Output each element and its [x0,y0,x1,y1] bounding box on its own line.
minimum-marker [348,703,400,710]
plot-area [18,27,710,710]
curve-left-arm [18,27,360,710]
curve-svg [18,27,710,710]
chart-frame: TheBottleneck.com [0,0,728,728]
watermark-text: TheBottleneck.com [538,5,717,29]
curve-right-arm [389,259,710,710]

Directions for this task>
Every line above must be reproduced exactly as it stands.

Your solution>
Output each element and its [x0,y0,x1,y1] bounding box on its own line.
minimum-marker [348,703,400,710]
plot-area [18,27,710,710]
curve-left-arm [18,27,360,710]
curve-svg [18,27,710,710]
chart-frame: TheBottleneck.com [0,0,728,728]
watermark-text: TheBottleneck.com [538,5,717,29]
curve-right-arm [389,259,710,710]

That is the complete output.